In the midst of war, the weight of his heritage upon him, the little colonel learned to play with his masks. We find in the file, in almost indecipherable handwriting, a note that establishes the precise moment of what would be one of the great realizations of his life: to don a mask was to refuse a destiny. Dated in 1943 and signed by a certain Jacques Truffaut, psychoanalyst at a Parisian orphanage, the note is summarized in the following lines: “The boy refuses to answer in his mother tongue. He rejects Russian with an alarming rage. He seems to want to annul his origins. On the other hand, he caresses Spanish with an angelic fluency.” Truffaut knows little of those rainy Chalco afternoons. For him, Mexico calls up ideas of erotic barbarism, of adventure and expeditions with no return, and so, in an attempt to feel at home, he chooses to write, on the line for birthplace, the French name, Mexique. But the little colonel doesn’t like homes: he prefers a theory he discovers in a French copy of National Geographic, in an article about the tribal use of masks in northeastern Africa.
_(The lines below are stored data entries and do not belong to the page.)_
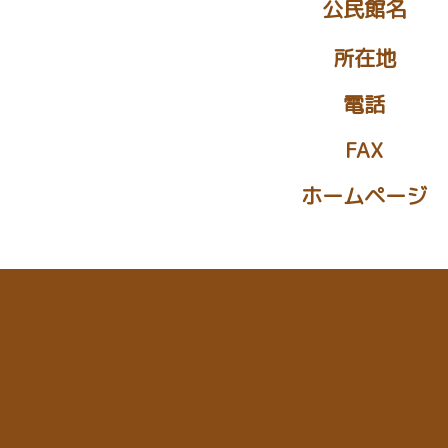
公民館名
所在地
電話
FAX
ホームページ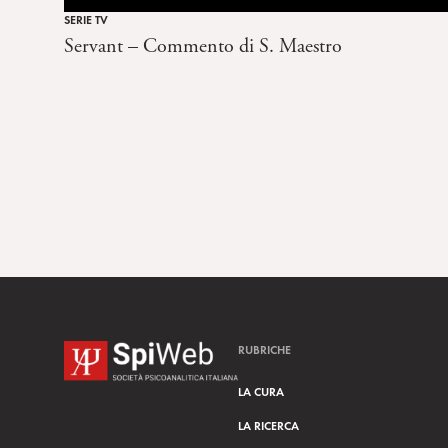
SERIE TV
Servant – Commento di S. Maestro
RUBRICHE
LA CURA
LA RICERCA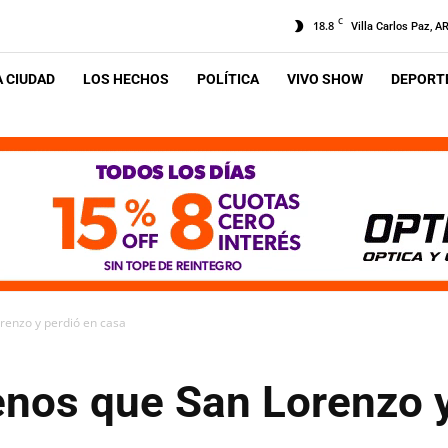
C
18.8
Villa Carlos Paz, A
A CIUDAD
LOS HECHOS
POLÍTICA
VIVO SHOW
DEPORTE
orenzo y perdió en casa
enos que San Lorenzo 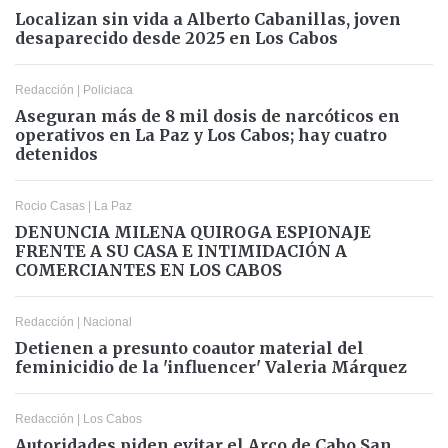
Localizan sin vida a Alberto Cabanillas, joven
desaparecido desde 2025 en Los Cabos
Redacción
|
Policiaca
Aseguran más de 8 mil dosis de narcóticos en
operativos en La Paz y Los Cabos; hay cuatro
detenidos
Rocio Casas
|
La Paz
DENUNCIA MILENA QUIROGA ESPIONAJE
FRENTE A SU CASA E INTIMIDACIÓN A
COMERCIANTES EN LOS CABOS
Redacción
|
Nacional
Detienen a presunto coautor material del
feminicidio de la 'influencer' Valeria Márquez
Redacción
|
Los Cabos
Autoridades piden evitar el Arco de Cabo San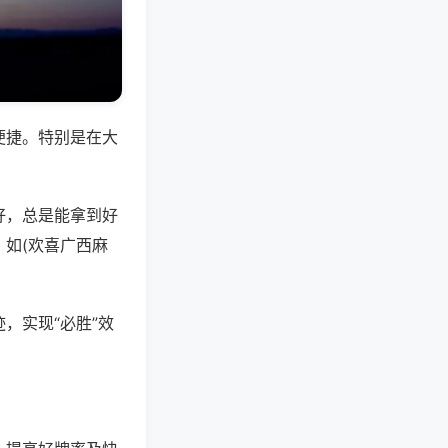
便捷。特别是在大
好，总是能拿到好
如(欢喜广西麻
，实现“必胜”效
。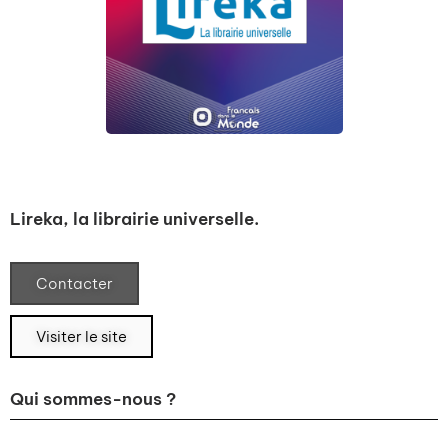
Lireka, la librairie universelle.
Contacter
Visiter le site
Qui sommes-nous ?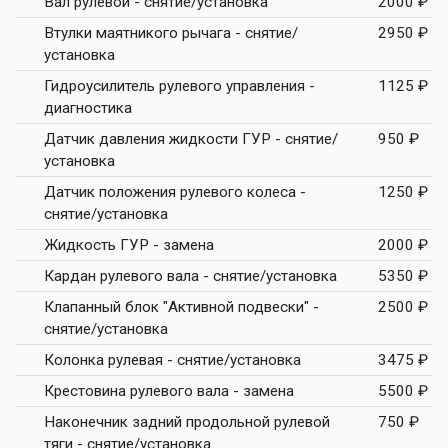
Вал рулевой - снятие/установка
2000 ₽
Втулки маятникого рычага - снятие/
2950 ₽
установка
Гидроусилитель рулевого управления -
1125 ₽
диагностика
Датчик давления жидкости ГУР - снятие/
950 ₽
установка
Датчик положения рулевого колеса -
1250 ₽
снятие/установка
Жидкость ГУР - замена
2000 ₽
Кардан рулевого вала - снятие/установка
5350 ₽
Клапанный блок "Активной подвески" -
2500 ₽
снятие/установка
Колонка рулевая - снятие/установка
3475 ₽
Крестовина рулевого вала - замена
5500 ₽
Наконечник задний продольной рулевой
750 ₽
тяги - снятие/установка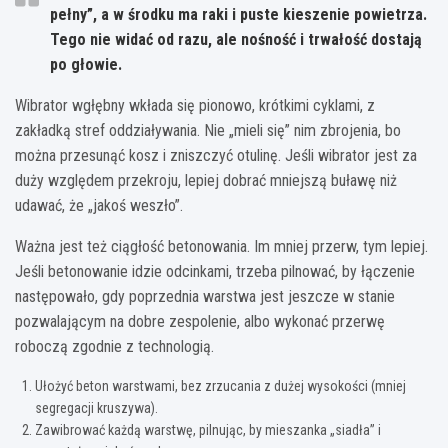
pełny”, a w środku ma raki i puste kieszenie powietrza.
Tego nie widać od razu, ale nośność i trwałość dostają
po głowie.
Wibrator wgłębny wkłada się pionowo, krótkimi cyklami, z
zakładką stref oddziaływania. Nie „mieli się” nim zbrojenia, bo
można przesunąć kosz i zniszczyć otulinę. Jeśli wibrator jest za
duży względem przekroju, lepiej dobrać mniejszą buławę niż
udawać, że „jakoś weszło”.
Ważna jest też ciągłość betonowania. Im mniej przerw, tym lepiej.
Jeśli betonowanie idzie odcinkami, trzeba pilnować, by łączenie
następowało, gdy poprzednia warstwa jest jeszcze w stanie
pozwalającym na dobre zespolenie, albo wykonać przerwę
roboczą zgodnie z technologią.
Ułożyć beton warstwami, bez zrzucania z dużej wysokości (mniej
segregacji kruszywa).
Zawibrować każdą warstwę, pilnując, by mieszanka „siadła” i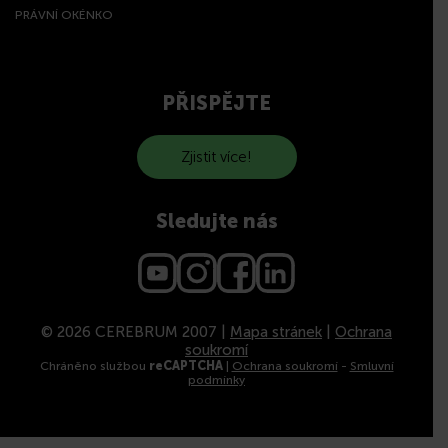
PRÁVNÍ OKÉNKO
PŘISPĚJTE
Zjistit více!
Sledujte nás
© 2026 CEREBRUM 2007 |
Mapa stránek
|
Ochrana
soukromí
Chráněno službou
reCAPTCHA
|
Ochrana soukromí
-
Smluvní
podmínky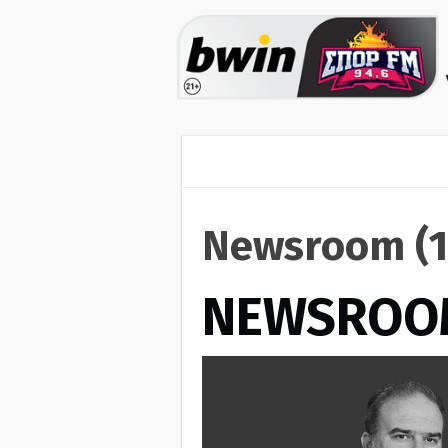
Newsroom (1
NEWSROO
He prefers to think that civilization originated with the simulacrum, feigned identity, anonymity with a face, endless flux. He thumbs anxiously, happily, through the article that tells of a certain Johann Kaspar Lavater, father of physiognomy, who thought he had discovered the moral outlines of personalities in people’s faces. The colonel sketches precise and fantastic drawings in which different faces are juxtaposed with animal physiognomies: a man with a pointed snout compared to a long-nosed dog, a man with a small nose beside a buffalo. He laughs in the midst of war, and his laughter is the first of many masks. Years later, the colonel will find in his love of butterflies a kind of final mask, a homeopathic remedy for this, his solitude of grand, dramatic laughter.